Doreen Corcoran (12 July 1934 – 3 August 2013) was a Northern Irish local historian.

==Early life==
Doreen Corcoran was born Doreen Luney on 12 July 1934 in Carrickfergus, County Antrim. Her parents were William and Roberta Luney (née Robinson). She was the eldest with two brothers and a sister. The family lived in Greenisland, County Antrim. She was educated at the local primary school, and attended the Methodist College Belfast from September 1944, winning prizes in history and English. When she sat the United Kingdom Civil Service Commission examinations in 1953, she got the highest results in Northern Ireland. Working in the civil service in London, she met and married John Xavier Wellington Patrick Corcoran (1926–1975), who was an archaeology PhD student of Irish heritage. As a student of T. G. E. Powell, he became a specialist on Irish megalithic monuments, and was a lecturer in the University of Glasgow from 1961. He died in May 1975.

==Historical work==
Travelling with her husband to conferences and on digs, Corcoran developed wide interests in archaeology and history. She returned to live in Carrickfergus with her two daughters after the death of her husband. There she worked in the local library and in Hopefield School. Corcoran was a founding member of the Carrickfergus and District Historical Society and went on to serve in all of the honorary offices of the Society. She was made life president in 1996. She conducted historical walking tours of Carrickfergus, and published A tour of east Antrim in 1996 illustrated with photographs by W. A. Green from a collection held in the Ulster Folk and Transport Museum.

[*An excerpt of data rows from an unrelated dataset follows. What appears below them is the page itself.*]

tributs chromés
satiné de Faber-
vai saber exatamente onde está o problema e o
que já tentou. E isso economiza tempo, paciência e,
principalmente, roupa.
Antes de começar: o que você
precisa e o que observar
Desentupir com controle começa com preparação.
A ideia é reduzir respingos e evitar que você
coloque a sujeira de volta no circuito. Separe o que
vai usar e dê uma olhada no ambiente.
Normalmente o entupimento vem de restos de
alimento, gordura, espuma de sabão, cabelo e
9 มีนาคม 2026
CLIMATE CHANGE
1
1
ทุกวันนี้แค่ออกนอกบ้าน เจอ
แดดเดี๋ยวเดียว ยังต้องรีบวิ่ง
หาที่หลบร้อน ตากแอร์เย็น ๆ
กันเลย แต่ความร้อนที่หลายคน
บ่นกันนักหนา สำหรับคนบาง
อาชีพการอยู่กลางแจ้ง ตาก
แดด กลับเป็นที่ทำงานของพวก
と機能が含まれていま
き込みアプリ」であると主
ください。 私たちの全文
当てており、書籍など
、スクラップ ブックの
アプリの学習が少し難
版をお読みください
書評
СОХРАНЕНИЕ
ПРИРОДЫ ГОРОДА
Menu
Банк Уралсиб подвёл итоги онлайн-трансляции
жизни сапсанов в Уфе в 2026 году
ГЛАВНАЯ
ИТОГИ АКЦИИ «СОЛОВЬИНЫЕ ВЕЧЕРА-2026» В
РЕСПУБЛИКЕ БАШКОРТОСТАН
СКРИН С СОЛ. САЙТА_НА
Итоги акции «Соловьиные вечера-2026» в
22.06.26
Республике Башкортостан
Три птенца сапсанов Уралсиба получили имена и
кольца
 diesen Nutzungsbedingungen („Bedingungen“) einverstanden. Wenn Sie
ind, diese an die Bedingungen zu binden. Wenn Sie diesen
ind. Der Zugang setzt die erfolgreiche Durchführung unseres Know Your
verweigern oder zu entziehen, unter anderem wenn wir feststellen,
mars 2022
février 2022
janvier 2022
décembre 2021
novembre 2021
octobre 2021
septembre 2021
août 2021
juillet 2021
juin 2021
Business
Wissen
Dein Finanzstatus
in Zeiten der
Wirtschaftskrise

Corcoran joined the Federation for Ulster Local Studies in 1978, serving on the committee, and later as secretary and then chair from 1988 to 1990. From 1987 to 2000, she researched and compiled 26 editions of Local History Link, a biannual roundup of local historical society events. She was an earlier advocate for cross border projects between Northern Irish and Irish communities. Through her work, she created and maintained links between the Ulster Federation and the Federation of Local History Societies across the border in Ireland. The federations partnered for meetings and conferences, and occasionally trips to Europe that Corcoran was involved with at all levels. She published numerous articles in journals and newspapers, as well as appearing on television and radio. In 2008, she became honorary vice-president of the Ulster Federation.

She was invited to join the Ulster History Circle by James Hawthorne, going on to serve as chair from 1998 to 2009, organising and speaking at numerous plaque unveilings across Northern Ireland. From 1994 to 2000, she was a member of the Historic Buildings Council and the Historic Monuments Council. She was a member of the Ulster Archaeological Society, as well as a trustee for both the Ulster Historical Foundation and of the Ulster History Trust. For her contributions to Ulster history and heritage, she was awarded an MBE in 2009. Corcoran died on 3 August 2013.